◆ **WHAT YOU NEED TO DO**
Start at the line in the entries below that contains "not limited to just music.", stop at the line that contains "His primary income", and output exactly the lines in that span, both ends included.

◆ **EXERCISE INPUT**
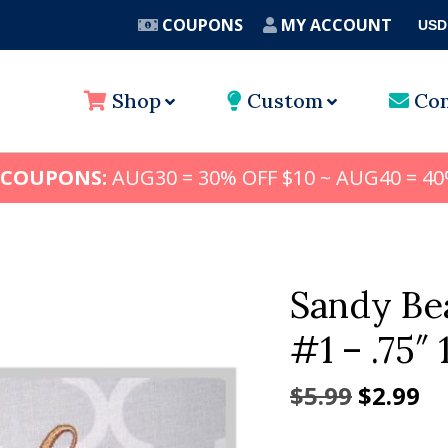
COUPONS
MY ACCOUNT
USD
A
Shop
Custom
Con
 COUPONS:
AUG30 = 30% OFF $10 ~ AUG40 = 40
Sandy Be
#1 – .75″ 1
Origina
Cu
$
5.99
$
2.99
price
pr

---

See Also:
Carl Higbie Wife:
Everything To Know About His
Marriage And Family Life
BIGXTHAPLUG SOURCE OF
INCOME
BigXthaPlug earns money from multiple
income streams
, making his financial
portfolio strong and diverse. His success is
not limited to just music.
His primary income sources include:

◆ **RESPONSE AREA**
not limited to just music.
His primary income sources include:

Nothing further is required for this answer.